Sarah Claxton

Personal information
- Nationality: British (English)
- Born: 23 September 1979 (age 46) Colchester, Essex, England
- Height: 167 cm (5 ft 6 in)
- Weight: 61 kg (134 lb)

Sport
- Sport: Track and field
- Event(s): 60 metres hurdles 100 metres hurdles Long jump
- Club: Belgrave Harriers Woodford Green with Essex Ladies

Achievements and titles
- Olympic finals: 8th 2008
- Personal best(s): 12.81 (100m hurdles) 6.60 (long jump)

= Sarah Claxton =

English hurdler

Sarah Louise Claxton (born 23 September 1979) is a retired English athlete who specialised in the 100 metres hurdles and competed at two Olympic Games.

== Biography ==
Claxton grew up in Colchester, Essex. She attended Monkwick Infant and Junior schools then went on to The Thomas Lord Audley School aged 11. Claxton formerly competed in the long jump, finishing second behind Andrea Coore in the long jump event at the 1997 AAA Championships and fourth at the 1998 World Junior Championships. Her personal best long jump was 6.60 metres, achieved in August 2003 in Tessenderlo.

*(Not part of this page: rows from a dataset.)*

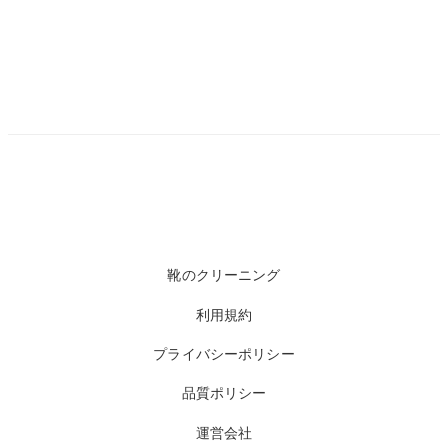
靴のクリーニング
利用規約
プライバシーポリシー
品質ポリシー
運営会社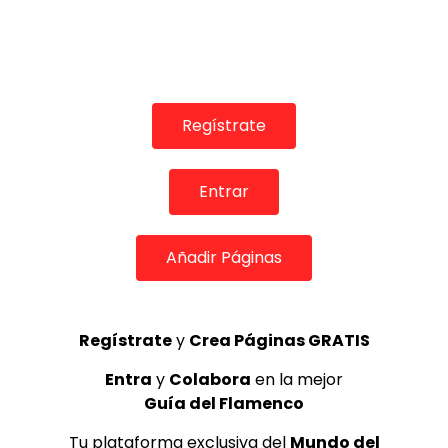
ALL FLAMENCO
24/01/2018
0
1.7K
7
0
Regístrate
Entrar
Añadir Páginas
00:46
El baile flamenco de Jesús Carmona en Corral de la
Regístrate
y
Crea Páginas GRATIS
Morería
Entra
y
Colabora
en la mejor
AIREFLAMENCO.COM
29/12/2013
Guía del Flamenco
0
2.1K
4
0
Tu plataforma exclusiva del
Mundo del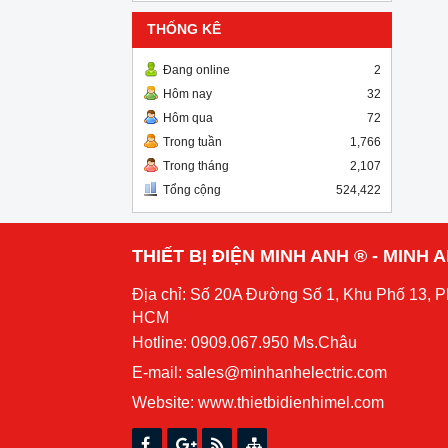
THỐNG KÊ
Đang online
2
Hôm nay
32
Hôm qua
72
Trong tuần
1,766
Trong tháng
2,107
Tổng cộng
524,422
THIẾT BỊ ĐIỆN MINH ANH ® - MINH
Địa chỉ: Số 20A Đường Số 1, Khu Phố 13, 
HCM
Hotline: 0909.067.950 Ms.Châu
E-mail: sales@minhanhelectric.com
Website:
www.thietbidienhimel.com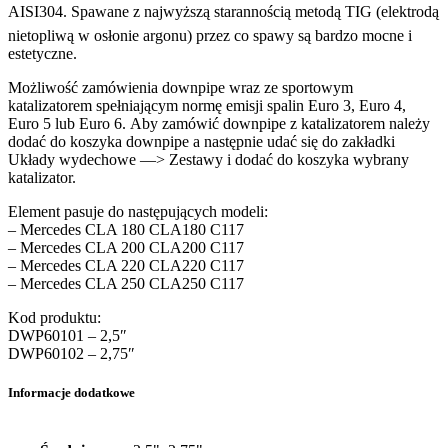
AISI304. Spawane z najwyższą starannością metodą TIG (elektrodą
nietopliwą w osłonie argonu) przez co spawy są bardzo mocne i
estetyczne.
Możliwość zamówienia downpipe wraz ze sportowym
katalizatorem spełniającym normę emisji spalin Euro 3, Euro 4,
Euro 5 lub Euro 6. Aby zamówić downpipe z katalizatorem należy
dodać do koszyka downpipe a następnie udać się do zakładki
Układy wydechowe —> Zestawy i dodać do koszyka wybrany
katalizator.
Element pasuje do następujących modeli:
– Mercedes CLA 180 CLA180 C117
– Mercedes CLA 200 CLA200 C117
– Mercedes CLA 220 CLA220 C117
– Mercedes CLA 250 CLA250 C117
Kod produktu:
DWP60101 – 2,5″
DWP60102 – 2,75″
Informacje dodatkowe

After switching primarily to hurdles Claxton competed at the World Indoor Championships in 2001, 2003 and 2004. Claxton became the British 100 metres hurdles champion after winning the British AAA Championships title at the 2004 AAA Championships. Shortly afterwards at the 2004 Olympic Games in Athens, she represented Great Britain in the women's 100 metres hurdles.

She retained her AAA title in 2005 and 2006 and competed at the 2005 World Championships, 2006 and 2008 without reaching the final round.

Claxton won a fourth AAA title in 2008 and set her personal best time for 100m hurdles is 12.81 seconds, achieved in July 2008 in Loughborough. She is a former British record holder in the 60 metres hurdles, with a personal best of 7.96 seconds, achieved in February 2005 in Sheffield. However, this was beaten by Tiffany Porter in 2011 with a time of 7.80s at the 2011 European Athletics Indoor Championships.

She finished eighth at the 2008 Olympic Games.

In 2023, she took part in the third series of DNA Family Secrets, attempting to discover who her biological father is, having never known him. Professor Turi King was able to trace her father for her.